The race for the newly created congressional seat in Flushing became more contentious over the last week, with accusations flying between candidates, their competitors and Queens civic groups even as the hopefuls picked up more endorsements.
A June 26 Democratic Party primary is set for the seat, which is based in Flushing and extends westward through Forest Hills to portions of western Queens and east through Fresh Meadows.
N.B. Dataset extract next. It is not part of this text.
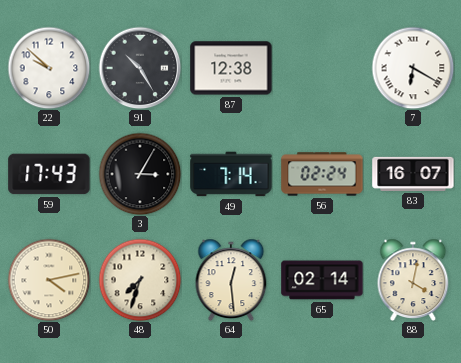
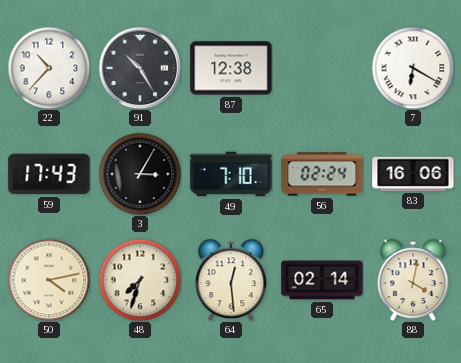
22: 9:52 -> 10:37
49: 7:14 -> 7:10
83: 16:07 -> 16:06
One candidate has accused another of propagating misleading campaign literature.
The campaign of state Assemblywoman Grace Meng (D-Flushing) took issue with a mailer sent by her opponent, Assemblyman Rory Lancman (D-Fresh Meadows), in which Lancman said he was “the only one who fought for the Millionaire’s Tax in the Assembly.”
Meng’s camp disagreed and cited an op-ed she wrote in support of the measure in 2011, her prominent presence in news conferences on the subject and statements she had made in support of the tax, which was eventually extended.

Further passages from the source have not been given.